Funerals feel like a parallel universe. I don't feel as if I'm in my own body, like someone else is controlling me to smile, to walk behind the black glossed casket, to pretend like my world didn't completely fall apart. It all seemed like a bad dream and my dad was going to walk into my room and wake me up any second. But I was awake and he was asleep.
I sat down next to his grave and picked at the grass around me. The tombstone seemed to summarize my dad perfectly. With the words “beloved father, husband, and son,” engraved above the quote of his favorite song “Come Sail Away,” by Styx.

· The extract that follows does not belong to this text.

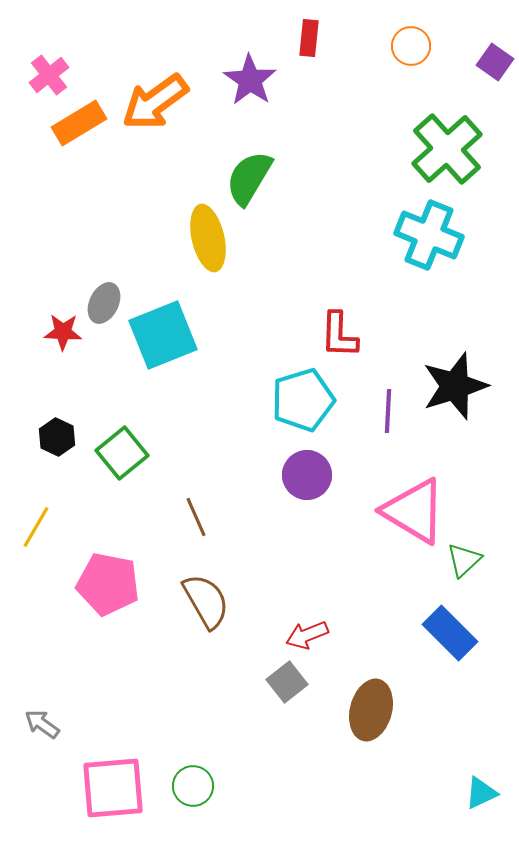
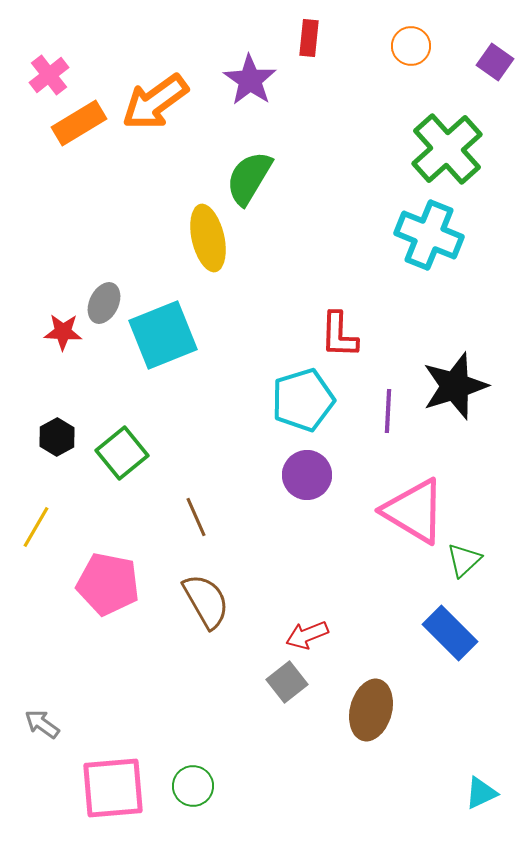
black hexagon: rotated 6 degrees clockwise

They designed the stone to have a hammer, a baseball bat and ball; resembling his works of a man and a coach.
I traced over the words while listening to the whispers of the wind, pretending he was talking to me.
“I miss you old man.” I heard the words escape from my lips but I didn't feel them break free from my throat. They seemed to be stuck there as I choked on the painful truth. I replay his voice mails over and over, hoping to never forget the sound of his voice. The calming yet serious tone that I could listen to forever and never get tired of it.
I hug the soil beneath me trying to be closer to the man buried six feet under my embrace. I let the tears water the grass as loud sobs escaped from my chapped lips.
I was alone.
I had no walking partner. I didn't have a teacher. I didn't have a best friend. I didn't have my superhero.
I missed him.
I place my lips on the cold stone and gently brush my fingers over it once more. Trying to remember the touch of my dad's hand, the warmth and comfort of his hugs, and the scratchy scruff of his unshaven beard. Standing up I brushed away imaginary dirt and slowly dragged my feet along the graveyard, walking away from daddy instead of walking besides him. I no longer had a hand to hold to keep me safe from wandering alone.
I always believed pain was an easy fix, like putting a band-aid on a cut. Whenever my dad had spoke of pain they were visible wounds, he never warned me about the pain you feel deep in your heart. He took a small part of me with him when his casket was lowered six feet into the dirt. The pain of losing him was unbearable and I don't think daddy realized that the worst pain to ever feel is not glass in your eye, but losing your other half. I have no one to walk besides me anymore.